§ **RECORDS FOR THE EXERCISE**:
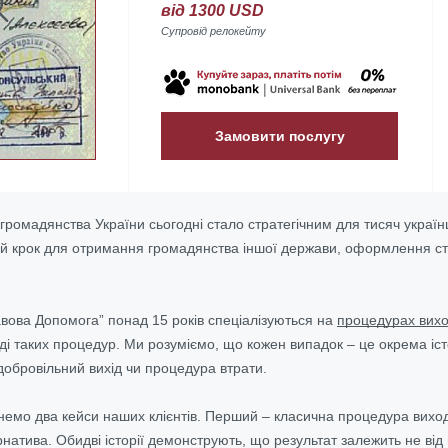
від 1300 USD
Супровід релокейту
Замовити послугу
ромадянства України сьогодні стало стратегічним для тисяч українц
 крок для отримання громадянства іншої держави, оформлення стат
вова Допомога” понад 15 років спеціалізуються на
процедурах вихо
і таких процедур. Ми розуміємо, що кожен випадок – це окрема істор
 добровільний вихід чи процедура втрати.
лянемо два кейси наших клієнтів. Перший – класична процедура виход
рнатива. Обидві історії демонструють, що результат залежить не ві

--

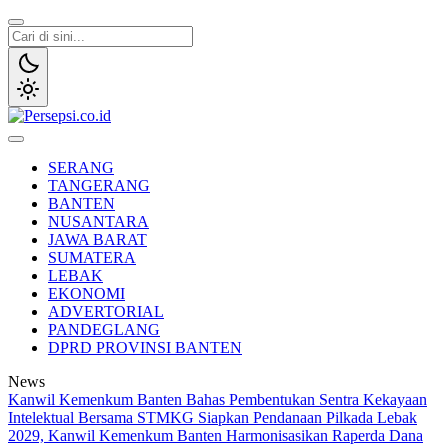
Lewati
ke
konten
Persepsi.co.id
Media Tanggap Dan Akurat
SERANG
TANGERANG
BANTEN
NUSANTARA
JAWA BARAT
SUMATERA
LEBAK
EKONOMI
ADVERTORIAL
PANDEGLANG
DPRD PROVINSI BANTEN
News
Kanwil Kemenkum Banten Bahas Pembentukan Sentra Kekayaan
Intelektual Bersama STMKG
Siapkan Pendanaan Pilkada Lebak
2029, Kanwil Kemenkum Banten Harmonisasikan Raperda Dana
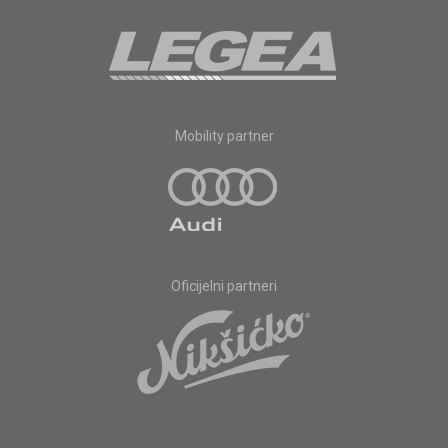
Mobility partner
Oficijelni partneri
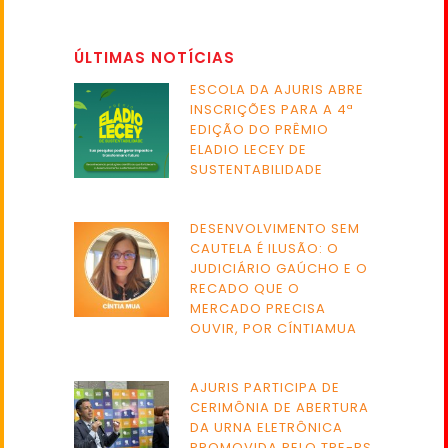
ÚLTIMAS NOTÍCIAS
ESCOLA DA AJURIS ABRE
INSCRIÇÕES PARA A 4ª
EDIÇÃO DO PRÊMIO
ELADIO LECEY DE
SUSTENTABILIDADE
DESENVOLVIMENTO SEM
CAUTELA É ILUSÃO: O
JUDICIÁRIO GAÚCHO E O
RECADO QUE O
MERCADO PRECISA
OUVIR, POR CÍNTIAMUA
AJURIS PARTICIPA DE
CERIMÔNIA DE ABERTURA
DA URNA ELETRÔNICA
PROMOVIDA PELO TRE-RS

--

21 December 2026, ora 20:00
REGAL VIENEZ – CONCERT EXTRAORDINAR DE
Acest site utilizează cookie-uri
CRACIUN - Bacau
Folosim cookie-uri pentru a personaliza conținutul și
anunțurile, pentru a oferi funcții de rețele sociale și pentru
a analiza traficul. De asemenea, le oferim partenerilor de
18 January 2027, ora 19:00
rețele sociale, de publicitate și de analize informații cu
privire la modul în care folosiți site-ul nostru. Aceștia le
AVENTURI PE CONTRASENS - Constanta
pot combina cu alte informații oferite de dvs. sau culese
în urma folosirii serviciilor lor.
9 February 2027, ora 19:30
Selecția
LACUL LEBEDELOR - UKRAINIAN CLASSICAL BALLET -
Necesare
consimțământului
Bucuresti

§ **EXERCISE REQUIREMENTS**:
Find "від 1300 USD" in the entries above and copy that whole line exactly, then each line after it through the line that contains "рнатива. Обидві історії".

§ **RESPONSE BOX**:
від 1300 USD
Супровід релокейту
Замовити послугу
ромадянства України сьогодні стало стратегічним для тисяч українц
 крок для отримання громадянства іншої держави, оформлення стат
вова Допомога” понад 15 років спеціалізуються на
процедурах вихо
і таких процедур. Ми розуміємо, що кожен випадок – це окрема істор
 добровільний вихід чи процедура втрати.
лянемо два кейси наших клієнтів. Перший – класична процедура виход
рнатива. Обидві історії демонструють, що результат залежить не ві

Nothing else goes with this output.